◆ Directions ◆
Lines containing the word "yang" are to be copied from the data below.

-- Material provided follows --

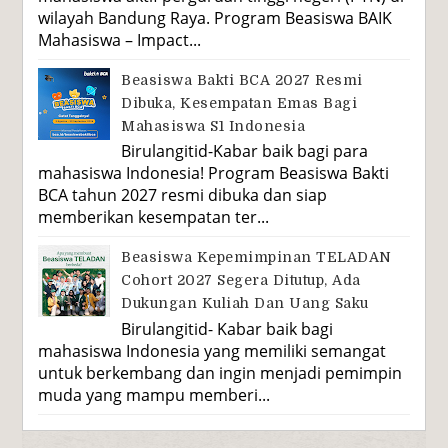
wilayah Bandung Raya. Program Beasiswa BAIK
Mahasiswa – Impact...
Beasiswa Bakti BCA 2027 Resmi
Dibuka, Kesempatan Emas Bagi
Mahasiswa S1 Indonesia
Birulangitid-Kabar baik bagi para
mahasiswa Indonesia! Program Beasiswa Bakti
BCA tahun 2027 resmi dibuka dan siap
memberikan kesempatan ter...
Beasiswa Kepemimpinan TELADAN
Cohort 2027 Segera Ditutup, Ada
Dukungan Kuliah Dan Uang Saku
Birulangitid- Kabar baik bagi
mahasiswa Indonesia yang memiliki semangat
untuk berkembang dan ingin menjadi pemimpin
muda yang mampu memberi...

-- Material provided concluded --
-- Material provided follows --

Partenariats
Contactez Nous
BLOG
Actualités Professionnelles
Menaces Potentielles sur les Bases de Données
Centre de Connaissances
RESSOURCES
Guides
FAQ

-- Material provided concluded --

◆ Response to this exercise ◆
mahasiswa Indonesia yang memiliki semangat
muda yang mampu memberi...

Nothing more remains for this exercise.